The analysis reveals that only 5 percent of the world’s pre-agricultural primary forest cover is now found in protected areas.
Primary forests – largely ignored by policy makers and under increasing land use threats – are forests where there are no visible indications of human activities, especially industrial-scale land use, and ecological processes have not been significantly disrupted. These forests are home to an extraordinary richness of biodiversity; up to 57 percent of all tropical forest species are dependent on primary forest habitat and the ecological processes they provide for their survival.
The analysis shows that almost 98 percent of primary forest is found within 25 countries with around half located in five developed countries: U.S., Canada, Russia, Australia and New Zealand. Primary forest protection is therefore the joint responsibility of developed as well as developing countries and is a matter of global concern, according to the authors.
Lead author Professor Brendan Mackey of Australia’s Griffith University, warns that industrial logging, mining and agriculture gravely threaten primary forests and those outside of protected areas are especially vulnerable. He says that policies are urgently needed to reduce pressure to open up primary forests for industrial land use.

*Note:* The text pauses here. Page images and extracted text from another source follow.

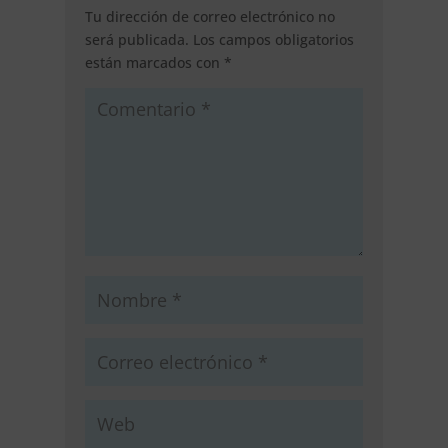
Tu dirección de correo electrónico no
será publicada.
Los campos obligatorios
están marcados con
*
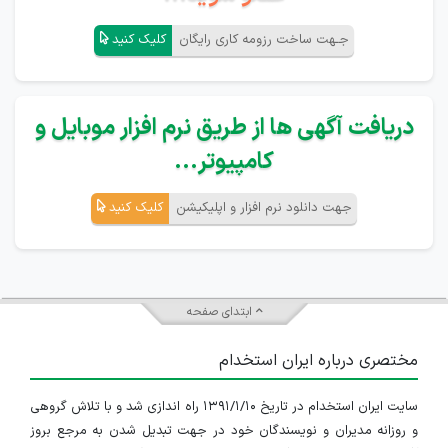
جـهت ساخت رزومه کاری رایگان
کلیک کنید
دریافت آگهی ها از طریق نرم افزار موبایل و
کامپیوتر...
جهت دانلود نرم افزار و اپلیکیشن
کلیک کنید
ابتدای صفحه
مختصری درباره ایران استخدام
سایت ایران استخدام در تاریخ ۱۳۹۱/۱/۱۰ راه اندازی شد و با تلاش گروهی
و روزانه مدیران و نویسندگان خود در جهت تبدیل شدن به مرجع بروز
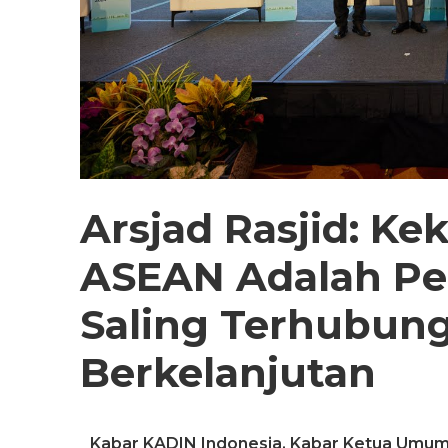
Arsjad Rasjid: K
ASEAN Adalah P
Saling Terhubung
Berkelanjutan
Kabar KADIN Indonesia
,
Kabar Ketua Umu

“International negotiations are failing to halt the loss of the world’s most important primary forests,” says Professor Mackey. “In the absence of specific policies for primary forest protection in biodiversity and climate change treaties, their unique biodiversity values and ecosystem services will continue to be lost in both developed and developing countries.”

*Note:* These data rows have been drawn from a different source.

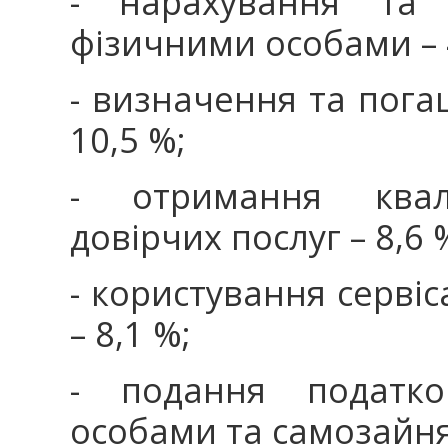
- нарахування та 
фізичними особами – 4
- визначення та пога
10,5 %;
- отримання квалі
довірчих послуг – 8,6 
- користування серві
– 8,1 %;
- подання податков
особами та самозайня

Said co-author James Watson of the Wildlife Conservation Society: “Primary forests are a matter of significant conservation concern. Most forest-endemic biodiversity needs primary forest for their long-term persistence, and large intact forest landscapes are under increasingly pressure from incompatible land use.”
The authors identify four new actions that would provide a solid policy foundation for key international negotiations, including forest-related multilateral agreements, to help ensure that primary forests persist into the 21st century:
- Recognize primary forests as a matter of global concern within international negotiations, and not just an problem in developing nations;
- Incorporate primary forests into environmental accounting including their special contributions of their ecosystem services including freshwater and watershed services and use a science-based definition to distinguish primary forests;
- Prioritize the principle of avoided loss – emphasize policies that seek to avoid any further biodiversity loss and emissions from primary forest deforestation and degradation;
- Universally accept the important role of indigenous and community conserved areas – governments could use primary forest protection as a mechanism within multilateral environmental agreements to support sustainable livelihoods for the extensive populations of forest-dwelling peoples, especially traditional peoples, in developed and developing countries.

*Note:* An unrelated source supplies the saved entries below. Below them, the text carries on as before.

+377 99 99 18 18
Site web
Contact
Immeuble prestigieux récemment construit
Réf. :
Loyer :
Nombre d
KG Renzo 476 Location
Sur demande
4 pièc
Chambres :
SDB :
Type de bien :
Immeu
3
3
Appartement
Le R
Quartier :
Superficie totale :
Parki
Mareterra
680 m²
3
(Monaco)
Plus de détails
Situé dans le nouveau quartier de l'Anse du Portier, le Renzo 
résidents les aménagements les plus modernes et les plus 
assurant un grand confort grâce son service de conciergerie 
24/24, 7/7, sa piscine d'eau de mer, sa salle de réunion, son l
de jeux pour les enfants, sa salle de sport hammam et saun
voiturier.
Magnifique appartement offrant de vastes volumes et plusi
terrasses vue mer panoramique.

The paper's authors are Brendan Mackay of Griffith University, Dominick A. DellaSala of the Geos Institute, Cyril Kormos of The Wild Foundation, David Lindenmayer and Sonia Hugh of Australian National University, Noelle Kumpel of Zoological Society of London, Barbara Zimmerman of International Conservation Fund of Canada, Virginia Young of Forest Alive, Sean Foley of The Samdhana Institute, Kriton Arsenis of RoadFree Initiative, and James Watson of the Wildlife Conservation Society. The authors are world experts in forest ecology, conservation biology, international policy, and practical forest management issues.